PRF multa quase 280 motoristas por dia por descumprimento da Lei do Descanso

Foto: Divulgação/PRF
Foto: Divulgação/PRF

Nos primeiros seis meses de 2026, a Polícia Rodoviária Federal (PRF) registrou uma média alarmante de autuações a motoristas que descumpriram a Lei do Descanso nas rodovias federais do Brasil.

Embora o total de multas tenha caído 12,5% em comparação ao mesmo período de 2025, passando de 57.738 para 50.484 flagrantes, esse recuo esconde uma realidade preocupante.

A quantidade de operações de fiscalização sofreu uma redução ainda maior, de 19,14%.

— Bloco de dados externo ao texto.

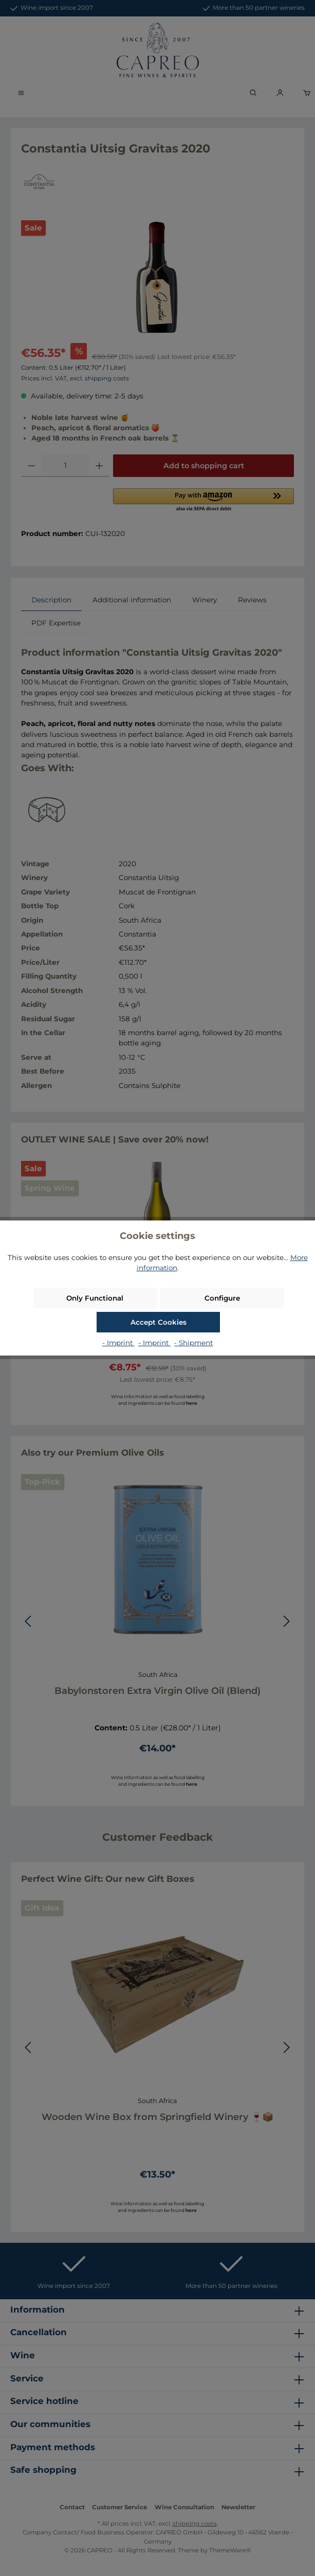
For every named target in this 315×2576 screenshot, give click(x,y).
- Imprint (118, 1343)
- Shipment (193, 1343)
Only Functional (94, 1298)
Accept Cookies (159, 1322)
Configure (222, 1298)
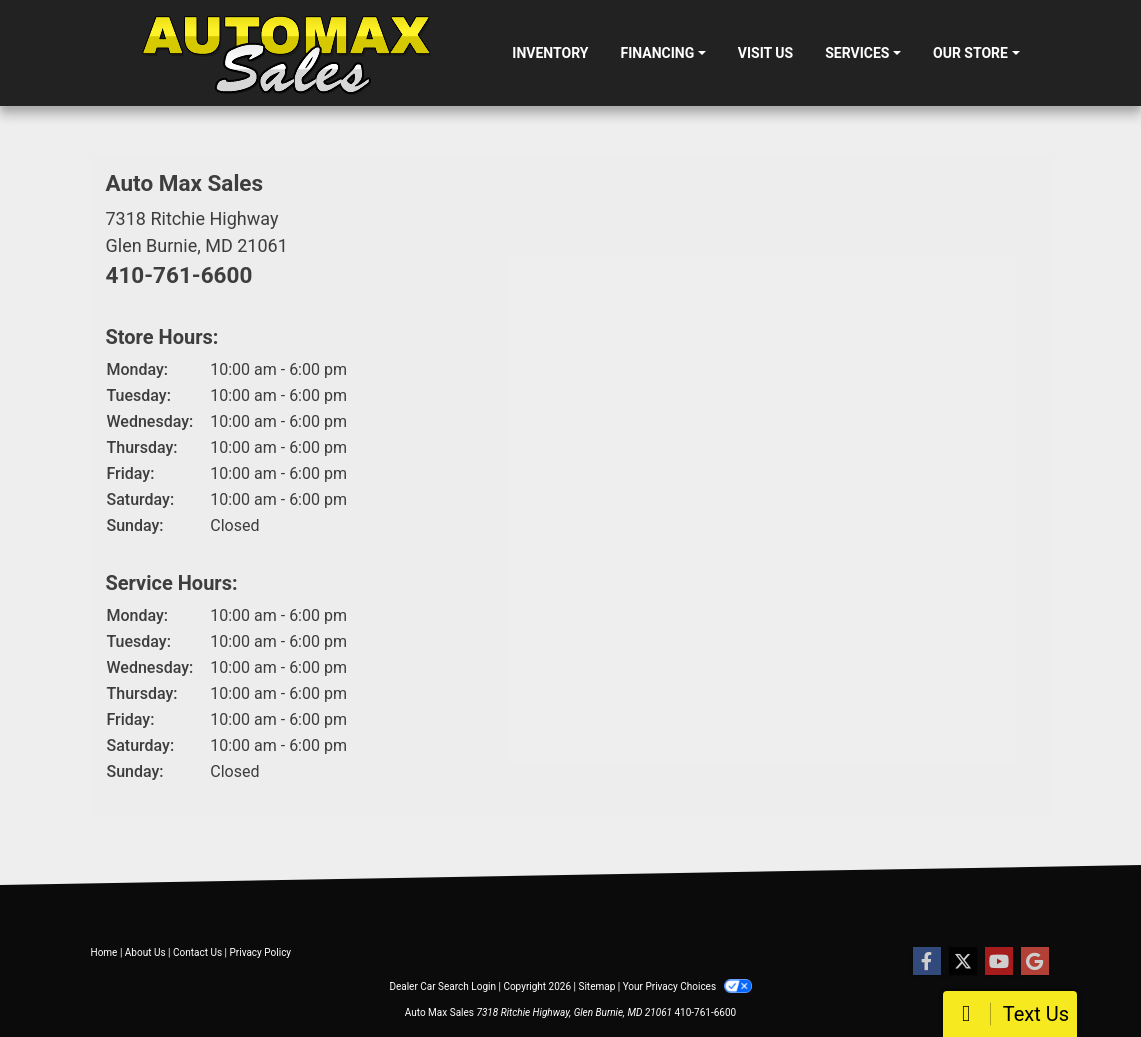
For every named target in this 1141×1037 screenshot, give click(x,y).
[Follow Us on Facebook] (927, 962)
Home (104, 952)
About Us (145, 952)
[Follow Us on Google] (1035, 962)
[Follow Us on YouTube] (999, 962)
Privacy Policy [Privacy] (261, 952)
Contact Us (197, 952)
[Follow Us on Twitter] (963, 962)
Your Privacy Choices (687, 986)
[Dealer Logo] (286, 53)
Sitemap (596, 986)
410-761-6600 (179, 275)
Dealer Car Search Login (442, 986)
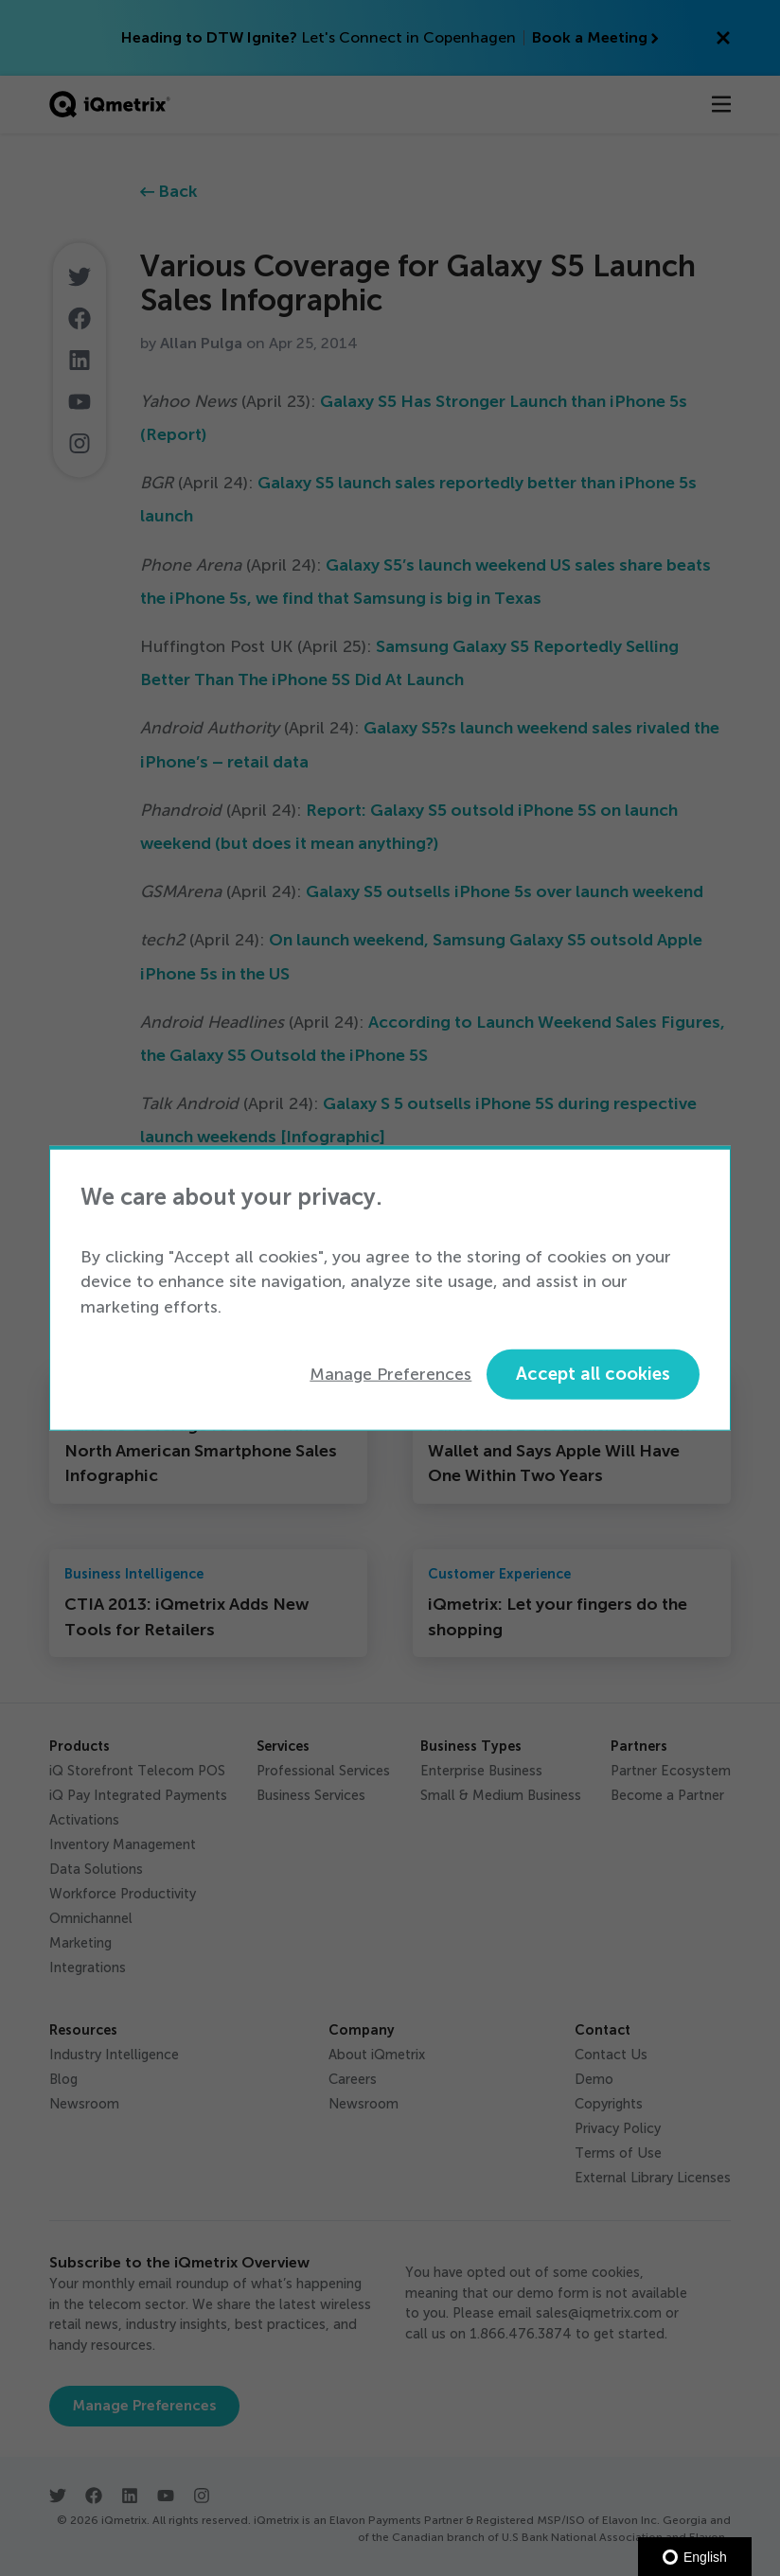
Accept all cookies (593, 1374)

Consequentemente, a taxa de infrações encontradas a cada abordagem policial efetivamente aumentou, revelando que há mais motoristas dirigindo exaustos e além do limite legal de horas ao volante do que antes.

Um dos principais motores dessa crise é a grave falta de infraestrutura de apoio nas rodovias brasileiras.

Com uma malha viária federal que ultrapassa 75 mil quilômetros, o país oferece apenas 139 Pontos de Parada e Descanso certificados.

Essa escassez coloca os condutores em uma encruzilhada perigosa: parar no acostamento de rodovias escuras e desertas, sob constante risco de roubo, ou continuar a viagem mesmo sob fadiga extrema para não comprometer a segurança da carga ou os rigorosos prazos de entrega.

O impacto da privação de sono na condução de veículos pesados, como caminhões e ônibus, é devastador e frequentemente comparado aos efeitos do consumo de álcool.

Especialistas em segurança viária alertam que o cansaço destrói a capacidade de julgamento, distorce a percepção de risco e eleva a impulsividade.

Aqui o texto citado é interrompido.